Opened 13 months ago

Closed 6 months ago

Last modified 4 months ago

#32691 closed Cleanup/optimization (fixed)

Performance regression in Exact lookup on BooleanField on MySQL.

Reported by: Todor Velichkov Owned by: Roman Miroshnychenko
Component: Database layer (models, ORM) Version: 3.2
Severity: Normal Keywords: bool, booleanfield, orm, sql, mysql
Cc: Adam Johnson, Simon Charette, Dan Strokirk Triage Stage: Ready for checkin
Has patch: yes Needs documentation: no
Needs tests: no Patch needs improvement: no
Easy pickings: no UI/UX: no

Description

When filtering on boolean field in Django 2.2 the SQL output would look like this:

    WHERE `mytable`.`myfield` = 1

in Django 3.2 the SQL changed to:

    WHERE `mytable`.`myfield`

The problem with the 2nd approach is that in mysql8 this field is not used in indexes anymore, causing a great performance degradation.

Change History (19)

comment:1 Changed 13 months ago by Mariusz Felisiak

Resolution: invalid
Status: newclosed
Type: UncategorizedCleanup/optimization

Thanks for this ticket, however both clauses are correct in MySQL. The way how the ORM builds filters is an implementation detail not something Django should guarantee (see #25367).

comment:2 Changed 13 months ago by Mariusz Felisiak

Summary: Django 3.2 boolean field SQL output is causing a performance regression in mysql.Django 3.2 boolean field SQL output is causing a performance regression in MySQL.

comment:3 Changed 13 months ago by Todor Velichkov

Hi Mariusz,
I don't quite agree, both clauses are syntactically correct yes, but they are not the same.

MySQL does not have a boolean type of column, so Django is using tinyint
which stores value between -128..127 or 0..255

When you tell mysql you are looking for `mytable`.`myfield` this basically translates to all values between -128..127 except 0 which is a range query equivalent to myfield__in=[-128..-1]+[1..127]

even myfield__exact lookup is acting the same way.

comment:4 Changed 13 months ago by Mariusz Felisiak

MySQL does not have a boolean type of column, so Django is using ​tinyint

Django is using BOOL which is an alias for tinyint(1). As far as I'm aware, storing values except 0 and 1 in BOOL columns has never been supported by Django.

comment:5 Changed 13 months ago by Todor Velichkov

Django is not storing values except 0 and 1 in BOOL, but MySQL tinyint(1) support it.

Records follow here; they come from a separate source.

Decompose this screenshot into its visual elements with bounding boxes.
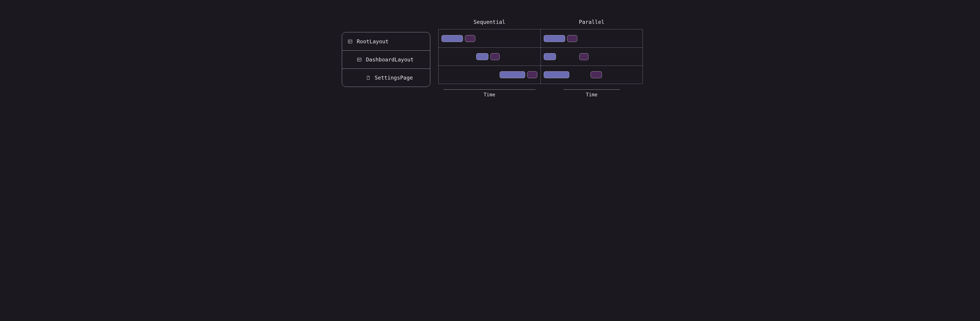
render-bar bbox=[590, 71, 602, 78]
axis-parallel: Time bbox=[541, 89, 643, 98]
axis-line bbox=[443, 89, 536, 90]
render-bar bbox=[490, 53, 500, 60]
axis-label: Time bbox=[484, 92, 495, 98]
cell-parallel bbox=[541, 48, 643, 66]
page-icon bbox=[366, 75, 371, 80]
fetch-bar bbox=[476, 53, 488, 60]
render-bar bbox=[579, 53, 589, 60]
fetch-bar bbox=[544, 53, 556, 60]
axis-label: Time bbox=[586, 92, 598, 98]
cell-parallel bbox=[541, 66, 643, 84]
layout-icon bbox=[348, 39, 353, 44]
render-bar bbox=[527, 71, 537, 78]
cell-sequential bbox=[439, 66, 541, 84]
timeline-row bbox=[439, 47, 643, 66]
fetch-bar bbox=[544, 71, 569, 78]
timeline-grid bbox=[438, 29, 643, 84]
tree-row-label: SettingsPage bbox=[375, 75, 413, 81]
tree-row-dashboard-layout: DashboardLayout bbox=[342, 51, 430, 68]
fetch-bar bbox=[544, 35, 565, 42]
render-bar bbox=[567, 35, 577, 42]
cell-sequential bbox=[439, 48, 541, 66]
cell-sequential bbox=[439, 29, 541, 47]
tree-row-root-layout: RootLayout bbox=[342, 32, 430, 51]
layout-icon bbox=[357, 57, 362, 62]
tree-row-settings-page: SettingsPage bbox=[342, 68, 430, 87]
diagram-stage: RootLayout DashboardLayout SettingsPage … bbox=[311, 0, 669, 117]
tree-row-label: RootLayout bbox=[357, 38, 388, 44]
timeline-headers: Sequential Parallel bbox=[438, 19, 643, 25]
fetch-bar bbox=[500, 71, 525, 78]
timeline-row bbox=[439, 29, 643, 47]
timelines: Sequential Parallel bbox=[438, 19, 643, 98]
timeline-row bbox=[439, 66, 643, 84]
render-bar bbox=[465, 35, 475, 42]
time-axes: Time Time bbox=[438, 89, 643, 98]
tree-row-label: DashboardLayout bbox=[366, 57, 414, 63]
svg-rect-0 bbox=[348, 40, 352, 43]
fetch-bar bbox=[442, 35, 463, 42]
header-sequential: Sequential bbox=[438, 19, 541, 25]
cell-parallel bbox=[541, 29, 643, 47]
svg-rect-3 bbox=[358, 58, 361, 62]
axis-sequential: Time bbox=[438, 89, 541, 98]
header-parallel: Parallel bbox=[541, 19, 643, 25]
axis-line bbox=[563, 89, 620, 90]
component-tree: RootLayout DashboardLayout SettingsPage bbox=[342, 32, 430, 87]
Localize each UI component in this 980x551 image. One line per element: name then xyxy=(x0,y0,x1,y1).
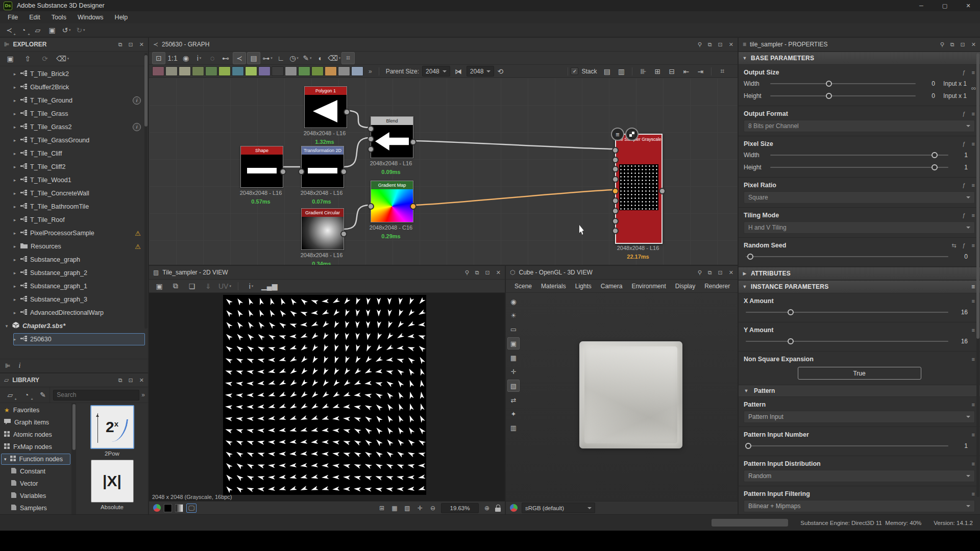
zoom-out-icon[interactable]: ⊖ xyxy=(428,504,437,512)
slider-track[interactable] xyxy=(770,95,916,96)
minimize-button[interactable]: ─ xyxy=(910,0,933,11)
camera-icon[interactable]: ◉ xyxy=(508,296,519,307)
presets-icon[interactable]: ≡ xyxy=(972,69,975,76)
node-swatch-8[interactable] xyxy=(258,66,271,76)
stack-vertical-icon[interactable]: ▤ xyxy=(601,66,613,77)
zoom-actual-icon[interactable]: 1:1 xyxy=(166,53,179,64)
tree-item-250630[interactable]: ▸250630 xyxy=(0,333,148,346)
node-swatch-5[interactable] xyxy=(218,66,231,76)
view-2d-tab-title[interactable]: Tile_sampler - 2D VIEW xyxy=(162,269,228,276)
node-swatch-15[interactable] xyxy=(351,66,363,76)
library-category-favorites[interactable]: ★Favorites xyxy=(0,404,71,416)
center-icon[interactable]: ✛ xyxy=(415,504,425,512)
float-panel-icon[interactable]: ⧉ xyxy=(118,41,122,48)
input-port[interactable] xyxy=(612,147,619,154)
input-port[interactable] xyxy=(612,188,619,194)
colorspace-select[interactable]: sRGB (default) xyxy=(522,503,595,513)
output-port[interactable] xyxy=(344,109,350,115)
slider-knob[interactable] xyxy=(747,254,753,260)
output-port[interactable] xyxy=(410,203,416,210)
menu-3d-materials[interactable]: Materials xyxy=(537,283,570,290)
tree-item-t-tile-ground[interactable]: ▸T_Tile_Groundi xyxy=(0,94,148,107)
open-icon[interactable]: ▱ xyxy=(32,24,44,36)
slider-knob[interactable] xyxy=(788,338,794,344)
output-port[interactable] xyxy=(340,231,347,237)
save-copy-icon[interactable]: ⧉ xyxy=(169,281,182,292)
node-transformation-2d[interactable]: Transformation 2D xyxy=(301,146,344,188)
search-icon[interactable]: ◌ xyxy=(206,53,218,64)
chevron-right-icon[interactable]: ▸ xyxy=(12,270,17,276)
distribute-h-icon[interactable]: ⊪ xyxy=(637,66,649,77)
grid-icon[interactable]: ⊞ xyxy=(377,504,386,512)
section-instance-parameters[interactable]: ▼INSTANCE PARAMETERS≡ xyxy=(739,280,980,293)
elbow-links-icon[interactable]: ∟ xyxy=(275,53,287,64)
presets-icon[interactable]: ≡ xyxy=(972,182,975,188)
document-badge-icon[interactable]: ≣ xyxy=(611,128,624,141)
tree-item-substance-graph[interactable]: ▸Substance_graph xyxy=(0,253,148,266)
graph-links-icon[interactable]: ≺ xyxy=(233,52,246,64)
stack-horizontal-icon[interactable]: ▥ xyxy=(615,66,627,77)
node-swatch-11[interactable] xyxy=(298,66,310,76)
graph-canvas[interactable]: 2048x2048 - L161.32msPolygon 12048x2048 … xyxy=(149,78,738,267)
node-swatch-4[interactable] xyxy=(205,66,217,76)
clean-icon[interactable]: ⌫▾ xyxy=(56,53,69,64)
presets-icon[interactable]: ≡ xyxy=(972,242,975,248)
section-base-parameters[interactable]: ▼BASE PARAMETERS xyxy=(739,52,980,65)
dropdown-tiling-mode[interactable]: H and V Tiling xyxy=(744,221,975,234)
output-port[interactable] xyxy=(280,168,286,175)
info-dropdown[interactable]: i▾ xyxy=(245,281,257,292)
arrange-icon[interactable]: ⌗ xyxy=(716,66,728,77)
align-left-icon[interactable]: ⇤ xyxy=(680,66,692,77)
slider-knob[interactable] xyxy=(932,152,938,158)
input-port[interactable] xyxy=(368,203,374,210)
chevron-right-icon[interactable]: ▸ xyxy=(12,191,17,196)
chevron-right-icon[interactable]: ▸ xyxy=(12,284,17,289)
info-view-icon[interactable]: i xyxy=(18,362,20,370)
close-button[interactable]: ✕ xyxy=(957,0,980,11)
align-right-icon[interactable]: ⇥ xyxy=(694,66,706,77)
input-port[interactable] xyxy=(612,157,619,163)
chevron-right-icon[interactable]: ▸ xyxy=(12,85,17,90)
node-gradient-circular[interactable]: Gradient Circular xyxy=(301,208,344,250)
warning-badge-icon[interactable]: ⚠ xyxy=(135,230,141,237)
chevron-right-icon[interactable]: ▸ xyxy=(12,257,17,262)
wand-icon[interactable]: ✦ xyxy=(508,408,519,419)
presets-icon[interactable]: ≡ xyxy=(972,432,975,438)
input-port[interactable] xyxy=(612,166,619,172)
fit-icon[interactable]: ▧ xyxy=(403,504,412,512)
library-category-atomic-nodes[interactable]: Atomic nodes xyxy=(0,429,71,441)
chevron-right-icon[interactable]: ▸ xyxy=(12,151,17,156)
chevron-right-icon[interactable]: ▸ xyxy=(12,178,17,183)
dropdown-pattern-input-distribution[interactable]: Random xyxy=(744,470,975,482)
slider-knob[interactable] xyxy=(788,309,794,315)
preview-icon[interactable]: ◐ xyxy=(314,53,327,64)
new-folder-icon[interactable]: ▱+ xyxy=(4,389,16,400)
copy-icon[interactable]: ❏ xyxy=(186,281,198,292)
slider-track[interactable] xyxy=(746,256,948,257)
redo-icon[interactable]: ↻▾ xyxy=(75,24,87,36)
export-icon[interactable]: ⇧ xyxy=(21,53,34,64)
close-panel-icon[interactable]: ✕ xyxy=(729,41,733,48)
library-category-function-nodes[interactable]: ▾Function nodes xyxy=(0,453,71,465)
menu-windows[interactable]: Windows xyxy=(72,11,109,23)
close-panel-icon[interactable]: ✕ xyxy=(971,41,976,48)
tree-item-substance-graph-3[interactable]: ▸Substance_graph_3 xyxy=(0,293,148,306)
presets-icon[interactable]: ≡ xyxy=(972,111,975,117)
toggle-button-non-square-expansion[interactable]: True xyxy=(798,367,921,380)
stack-checkbox[interactable]: ✓ xyxy=(571,67,578,75)
slider-track[interactable] xyxy=(770,155,948,156)
swatch-overflow-icon[interactable]: » xyxy=(369,68,372,75)
tree-item-t-tile-bathroomtile[interactable]: ▸T_Tile_BathroomTile xyxy=(0,200,148,213)
menu-file[interactable]: File xyxy=(2,11,23,23)
floor-icon[interactable]: ▭ xyxy=(508,323,519,335)
node-info-icon[interactable]: i▾ xyxy=(193,53,205,64)
pin-panel-icon[interactable]: ⚲ xyxy=(940,41,944,48)
function-icon[interactable]: ƒ xyxy=(962,182,965,188)
import-icon[interactable]: ⇓ xyxy=(202,281,214,292)
info-badge-icon[interactable]: i xyxy=(133,96,141,105)
align-top-icon[interactable]: ⊟ xyxy=(666,66,678,77)
slider-track[interactable] xyxy=(746,312,948,313)
compact-links-icon[interactable]: ⊷ xyxy=(219,53,232,64)
library-item-absolute[interactable]: |X| xyxy=(91,460,134,503)
parent-size-select[interactable]: 2048 xyxy=(422,66,450,77)
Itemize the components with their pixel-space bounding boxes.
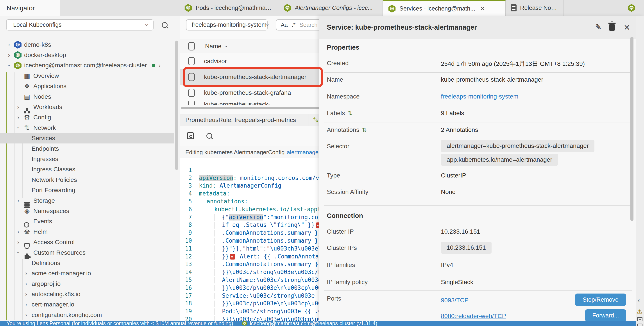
column-name[interactable]: Name xyxy=(205,43,222,50)
code-line[interactable]: 15 }}\u003c/p\u003e\n\u003cp\u003 xyxy=(180,268,329,276)
save-icon[interactable] xyxy=(187,132,194,139)
row-checkbox[interactable] xyxy=(188,89,195,97)
expand-chevron-icon[interactable]: › xyxy=(15,250,22,256)
editor-search-icon[interactable] xyxy=(206,133,212,139)
code-line[interactable]: 17 }}\u003c/p\u003e\n\u003cp\u003 xyxy=(180,284,329,292)
code-line[interactable]: 12 .CommonAnnotations.summary }}- xyxy=(180,245,329,253)
sort-ascending-icon[interactable]: › xyxy=(222,46,228,47)
namespace-link[interactable]: freeleaps-monitoring-system xyxy=(441,93,518,100)
sidebar-item[interactable]: › Config › xyxy=(0,112,174,123)
sidebar-item[interactable]: › Helm › xyxy=(0,226,174,237)
table-row-partial[interactable]: kube-prometheus-stack-… xyxy=(180,101,329,105)
sidebar-item[interactable]: › autoscaling.k8s.io › xyxy=(0,289,174,299)
code-line[interactable]: 16 Service:\u003c/strong\u003e {{ xyxy=(180,276,329,284)
expand-sort-icon[interactable]: ⇅ xyxy=(348,110,352,116)
code-line[interactable]: 6 {"apiVersion":"monitoring.core xyxy=(180,198,329,206)
expand-chevron-icon[interactable]: › xyxy=(15,228,22,235)
expand-chevron-icon[interactable]: › xyxy=(15,197,22,204)
tab-partial[interactable]: ☸ xyxy=(622,0,644,16)
close-icon[interactable]: ✕ xyxy=(624,23,630,32)
expand-chevron-icon[interactable]: › xyxy=(15,114,22,121)
code-line[interactable]: 20 Severity:\u003c/strong\u003e - xyxy=(180,308,329,316)
forward-button[interactable]: Forward... xyxy=(585,309,626,322)
sidebar-item[interactable]: › Access Control › xyxy=(0,237,174,247)
expand-chevron-icon[interactable]: › xyxy=(23,270,30,277)
sidebar-item[interactable]: › configuration.konghq.com › xyxy=(0,310,174,320)
sidebar-search-icon[interactable] xyxy=(162,22,168,28)
code-line[interactable]: 14 AlertName:\u003c/strong\u003e xyxy=(180,260,329,268)
code-line[interactable]: 18 Pod:\u003c/strong\u003e {{ .Co xyxy=(180,292,329,300)
expand-chevron-icon[interactable]: › xyxy=(23,280,30,287)
expand-chevron-icon[interactable]: › xyxy=(23,301,30,308)
sidebar-item[interactable]: › cert-manager.io › xyxy=(0,300,174,310)
code-line[interactable]: 3 metadata: xyxy=(180,174,329,182)
sidebar-item[interactable]: › Custom Resources › xyxy=(0,248,174,258)
expand-chevron-icon[interactable]: › xyxy=(15,104,22,110)
expand-chevron-icon[interactable]: › xyxy=(15,124,22,131)
sidebar-item[interactable]: Applications › xyxy=(0,81,174,92)
panel-scrollbar-thumb[interactable] xyxy=(630,37,634,221)
stop-remove-button[interactable]: Stop/Remove xyxy=(575,294,626,306)
code-line[interactable]: 1 apiVersion: monitoring.coreos.com/v1 xyxy=(180,158,329,166)
window-icon[interactable] xyxy=(637,324,642,326)
sidebar-item[interactable]: Services › xyxy=(0,133,174,144)
sidebar-item[interactable]: Ingresses › xyxy=(0,154,174,164)
namespace-select[interactable]: freeleaps-monitoring-system › xyxy=(186,19,268,30)
sidebar-item[interactable]: › argoproj.io › xyxy=(0,278,174,289)
sidebar-item[interactable]: › Workloads › xyxy=(0,102,174,112)
expand-chevron-icon[interactable]: › xyxy=(6,41,12,48)
sidebar-item[interactable]: Events › xyxy=(0,216,174,226)
sidebar-item[interactable]: Nodes › xyxy=(0,92,174,102)
code-line[interactable]: 21 }}\u003c/p\u003e\n\u003cp\u003 xyxy=(180,316,329,321)
sidebar-item[interactable]: Definitions › xyxy=(0,258,174,268)
expand-sort-icon[interactable]: ⇅ xyxy=(362,126,367,133)
row-checkbox[interactable] xyxy=(188,57,195,66)
tab-services-active[interactable]: ☸ Services - icecheng@math... ✕ xyxy=(383,0,506,16)
code-line[interactable]: 9 .CommonAnnotations.summary }}- xyxy=(180,221,329,229)
row-checkbox[interactable] xyxy=(188,101,195,105)
code-line[interactable]: 13 }}\u003c/strong\u003e\u003c/h3 xyxy=(180,253,329,260)
delete-icon[interactable] xyxy=(609,24,615,31)
sidebar-item[interactable]: Namespaces › xyxy=(0,206,174,216)
port-link[interactable]: 8080:reloader-web/TCP xyxy=(441,312,506,320)
collapse-chevron-icon[interactable]: ‹ xyxy=(638,296,640,304)
code-line[interactable]: 2 kind: AlertmanagerConfig xyxy=(180,166,329,174)
sidebar-item[interactable]: › acme.cert-manager.io › xyxy=(0,268,174,278)
warning-icon[interactable]: ⚠ xyxy=(636,307,642,315)
code-line[interactable]: 19 }})\u003c/p\u003e\n\u003cp\u00 xyxy=(180,300,329,308)
code-line[interactable]: 8 .CommonAnnotations.summary }}- xyxy=(180,214,329,221)
yaml-editor[interactable]: 1 apiVersion: monitoring.coreos.com/v1 2… xyxy=(180,158,329,321)
dock-edit-icon[interactable]: ✎ xyxy=(313,116,319,124)
sidebar-item[interactable]: Ingress Classes › xyxy=(0,164,174,175)
code-line[interactable]: 4 annotations: xyxy=(180,182,329,190)
sidebar-item[interactable]: › ☸ demo-k8s › xyxy=(0,40,174,50)
edit-icon[interactable]: ✎ xyxy=(595,22,602,32)
sidebar-item[interactable]: Endpoints › xyxy=(0,144,174,154)
code-line[interactable]: 11 }} Alert: {{ .CommonAnnotati xyxy=(180,237,329,245)
window-icon[interactable] xyxy=(637,317,642,322)
sidebar-item[interactable]: › Storage › xyxy=(0,196,174,206)
regex-toggle[interactable]: .* xyxy=(292,22,296,28)
table-row[interactable]: kube-prometheus-stack-grafana xyxy=(180,85,329,101)
sidebar-item[interactable]: › ☸ icecheng@mathmast.com@freeleaps-clus… xyxy=(0,60,174,71)
tab-alertmanager-configs[interactable]: ☸ Alertmanager Configs - icec... xyxy=(278,0,383,16)
code-line[interactable]: 7 if eq .Status \"firing\" }} xyxy=(180,206,329,214)
tab-pods[interactable]: ☸ Pods - icecheng@mathmas... xyxy=(179,0,278,16)
sidebar-item[interactable]: Port Forwarding › xyxy=(0,185,174,195)
sidebar-item[interactable]: Overview › xyxy=(0,71,174,81)
tab-close-icon[interactable]: ✕ xyxy=(480,5,485,12)
horizontal-scrollbar-thumb[interactable] xyxy=(181,107,319,109)
tab-release-notes[interactable]: Release Notes xyxy=(506,0,564,16)
sidebar-item[interactable]: › Network › xyxy=(0,123,174,133)
kubeconfig-select[interactable]: Local Kubeconfigs › xyxy=(6,19,154,30)
dock-tab-header[interactable]: PrometheusRule: freepeals-prod-metrics xyxy=(180,114,329,126)
code-line[interactable]: 5 kubectl.kubernetes.io/last-appli xyxy=(180,190,329,198)
expand-chevron-icon[interactable]: › xyxy=(23,312,30,318)
match-case-toggle[interactable]: Aa xyxy=(281,22,288,28)
expand-chevron-icon[interactable]: › xyxy=(6,62,12,69)
sidebar-item[interactable]: › ☸ docker-desktop › xyxy=(0,50,174,60)
sidebar-item[interactable]: Network Policies › xyxy=(0,175,174,185)
editing-resource-link[interactable]: alertmanager xyxy=(287,149,320,156)
port-link[interactable]: 9093/TCP xyxy=(441,297,468,304)
expand-chevron-icon[interactable]: › xyxy=(6,52,12,58)
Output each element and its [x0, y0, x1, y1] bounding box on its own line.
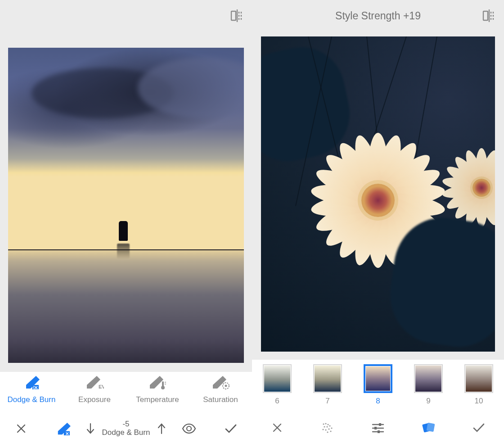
svg-point-40 [328, 428, 329, 429]
apply-button[interactable] [454, 423, 504, 433]
style-thumb-image [313, 364, 342, 393]
left-bottom-bar: -5 Dodge & Burn [0, 414, 252, 443]
left-screenshot: Dodge & Burn EV Exposure Tem [0, 0, 252, 443]
brush-dodgeburn-icon [22, 375, 40, 390]
svg-rect-51 [427, 422, 435, 432]
brush-mode-button[interactable] [42, 422, 84, 435]
style-thumb-8[interactable]: 8 [364, 364, 392, 406]
adjust-value: -5 [122, 420, 129, 429]
style-thumb-number: 6 [275, 397, 279, 406]
compare-icon[interactable] [230, 8, 245, 23]
apply-button[interactable] [210, 424, 252, 434]
edited-photo-right [261, 36, 495, 352]
brush-tool-row: Dodge & Burn EV Exposure Tem [0, 372, 252, 414]
style-thumb-number: 9 [426, 397, 430, 406]
adjust-readout: -5 Dodge & Burn [102, 420, 150, 437]
svg-point-15 [225, 384, 227, 387]
svg-rect-47 [374, 427, 377, 429]
svg-point-35 [324, 426, 325, 427]
tool-saturation[interactable]: Saturation [189, 375, 252, 414]
style-thumb-image [464, 364, 493, 393]
svg-point-11 [161, 386, 165, 389]
style-thumb-image [364, 364, 392, 393]
adjust-value-group: -5 Dodge & Burn [84, 420, 168, 437]
svg-rect-0 [231, 11, 236, 20]
shuffle-texture-button[interactable] [302, 422, 353, 434]
svg-rect-22 [483, 11, 488, 20]
svg-point-36 [326, 426, 328, 427]
increase-button[interactable] [157, 423, 166, 434]
svg-point-39 [325, 429, 326, 430]
style-filmstrip[interactable]: 678910 [252, 360, 504, 412]
cancel-button[interactable] [252, 422, 302, 433]
tool-dodge-burn[interactable]: Dodge & Burn [0, 375, 63, 414]
style-thumb-9[interactable]: 9 [414, 364, 443, 406]
style-thumb-number: 7 [325, 397, 329, 406]
svg-point-33 [325, 423, 326, 424]
svg-point-43 [327, 431, 328, 433]
tool-label: Dodge & Burn [8, 395, 56, 404]
svg-rect-45 [379, 423, 381, 426]
decrease-button[interactable] [86, 423, 95, 434]
tune-sliders-button[interactable] [353, 422, 403, 433]
edited-photo-left [8, 48, 244, 363]
tool-exposure[interactable]: EV Exposure [63, 375, 126, 414]
mask-preview-button[interactable] [168, 424, 210, 434]
brush-exposure-icon: EV [85, 375, 104, 390]
svg-point-37 [329, 425, 330, 426]
compare-icon[interactable] [482, 8, 497, 23]
tool-label: Temperature [136, 395, 179, 404]
tool-label: Saturation [203, 395, 238, 404]
svg-text:EV: EV [99, 384, 104, 389]
adjust-param: Dodge & Burn [102, 429, 150, 437]
style-thumb-image [263, 364, 292, 393]
right-screenshot: Style Strength +19 678910 [252, 0, 504, 443]
svg-rect-49 [378, 430, 380, 433]
styles-button[interactable] [403, 422, 454, 434]
style-thumb-image [414, 364, 443, 393]
svg-point-32 [323, 423, 324, 425]
svg-point-42 [330, 430, 331, 432]
brush-temperature-icon [148, 375, 167, 390]
tool-label: Exposure [78, 395, 111, 404]
right-topbar: Style Strength +19 [252, 0, 504, 32]
left-canvas[interactable] [0, 30, 252, 372]
style-thumb-7[interactable]: 7 [313, 364, 342, 406]
cancel-button[interactable] [0, 423, 42, 434]
svg-point-41 [331, 427, 332, 429]
style-thumb-6[interactable]: 6 [263, 364, 292, 406]
style-thumb-10[interactable]: 10 [464, 364, 493, 406]
svg-point-34 [327, 424, 328, 425]
param-overlay-text: Style Strength +19 [335, 10, 421, 22]
left-topbar [0, 0, 252, 30]
style-thumb-number: 8 [376, 397, 380, 406]
tool-temperature[interactable]: Temperature [126, 375, 189, 414]
right-canvas[interactable] [252, 32, 504, 360]
right-bottom-bar [252, 412, 504, 443]
brush-saturation-icon [211, 375, 230, 390]
style-thumb-number: 10 [475, 397, 483, 406]
svg-point-38 [322, 429, 324, 430]
svg-point-21 [187, 426, 191, 431]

So my question is, why is Django asking MySQL to search for values other than 0 and 1 in a BOOL column. Doesn't it make sense to only search for 0 and 1 when Django is only storing 0 and 1?

My second question is: Let's say Django is right about asking MySQL to search for values other than 0 and 1 in a BOOL column, then shouldn't it at least myboofield__exact act in a different way and ask MySQL to look for a specific value ? Django is literally leaving us w/o an option here and using a boolean field as index/ inside composite index is impossible.

comment:6 Changed 13 months ago by Mariusz Felisiak

Cc: Adam Johnson added

Django is literally leaving us w/o an option here and using a boolean field as index/ inside composite index is impossible.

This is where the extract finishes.